Eğer kavramlar ve düşünceler zihninden kaçıyorsa Korkma ! Senin Ruhun kavramlara düşüncelere muhtaç değil !
Sen düşüncesiz kavrayabilen kelimesiz OKUyabilensin !
Sessiz duyabilensin ! Korkma ! Ruhundan Korkma ! Ruhunun yörüngesindedir herşey ! Ve hiç bir şey o yörüngeden çıkacak değil ! Sen bir küçük alemisin alemlerin Rabbinin ! Hiç bir şey O'nun emrinden çıkıcı hesabından kurtulucu değil ! Korkuyla sarılma yitip gidenlere ! Seni kurtaracak olanlar helak olup yokluğa karışanlar seni terkedenler değil ! Hiç bir şey senin aciz emrinle dengede değil ! Korkup paniğe kapılma küçüğünden ders al büyüğünden kork ! Ümitli ol Allah yakın ! Büyüğünü koparıp sana cennetin büyüğünü de verecek Ondan başkası değil ! Bu alem senin düşüncende ! ve değil ! Büyük kıyamete hazırlan ruhun O'ndan başkasından değil ! O'ndan başkasız olan yok ! Bedenine beş duyuna güvenme ! Sen O'nun ruhuna Aşık ol suretine değil ! Sana Zatında zat verdi O asla hiç bir şeye muhtaç değil ! Haddini bil de ruhunu yakma ! Sen Ondan başkasına muhtaç değilsin herşeyin nereden geldiğini bil ! Dengeyi koyanın Zatının yörüngesinden çıkma ! Bu hayat dersten imtihandan başka bir şey değil ! Herşey istese de istemese de O'na secde eder düşüncelere kavramlara değil !
İsteyerek secde et, istemeyerek değil !
Zatına Aşık ol suretine değil !
***
Kıyamet Günü Ayetleri
Ve: "Eğer gerçekçiyseniz bu vaad ne zaman olacak?" diyorlar.
De ki: "Size vaad edilen öyle bir gündür ki, ondan ne bir an geri kalabilirsiniz, ne de ileri geçebilirsiniz." (SEBE/29-30)
Yaklaşan yaklaştı. Onu Allah'tan başka açığa çıkaracak yoktur. (NECM/57-58)
(Onlar): "Doğru iseniz bu tehdit ne zaman olacak?" diyorlar
De ki: "(O'na ait) bilgi, Allah'ın yanındadır.
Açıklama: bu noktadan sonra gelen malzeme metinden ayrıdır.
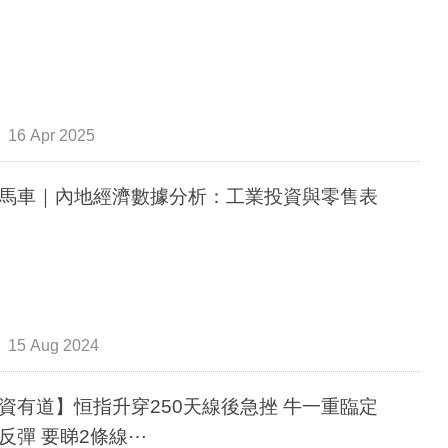
16 Apr 2025
馬車｜內地經濟數據分析：工業投資與零售表
15 Aug 2024
資有道】恒指升穿250天線後急挫 牛一重臨定
反彈 要睇2條線⋯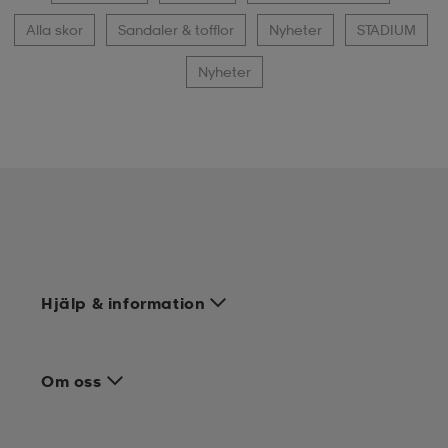
Alla skor
Sandaler & tofflor
Nyheter
STADIUM
Nyheter
Hjälp & information
Om oss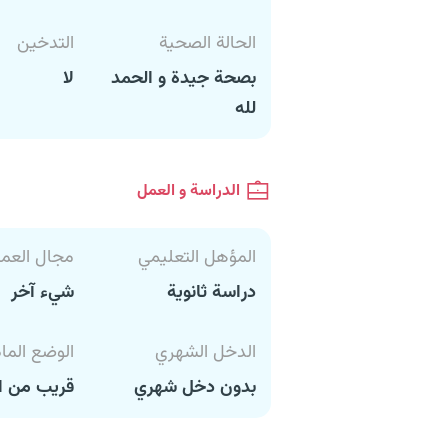
الحالة الصحية
التدخين
بصحة جيدة و الحمد
لا
لله
الدراسة و العمل
المؤهل التعليمي
مجال العم
دراسة ثانوية
شيء آخر
الدخل الشهري
الوضع الما
بدون دخل شهري
قريب من ا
Ben ancak apaçık bir uyarıcıyım." (MÜLK/25-26)
Sana o kıyameti soruyorlar, ne zaman kopacak diye.
Sen nerde, onu anlatmak nerde?
Onun son ilmi Rabbine aittir. (NAZİ'AT/42-44)
İnsanlar sana kıyamet saaatini soruyorlar. De ki: "Onun ilmi ancak Allah'ın nezdindedir. Ne bilirsin belki kıyamet yakında olur." (AHZAB/63)
Göklerin, yerin ve her ikisi arasındakilerin hükümranlığı kendisine ait olan Allah'ın şanı yücedir. Kıyâmet saatinin bilgisi de yalnız onun yanındadır. Siz sadece O'na döndürüleceksiniz. (ZUHRUF/85)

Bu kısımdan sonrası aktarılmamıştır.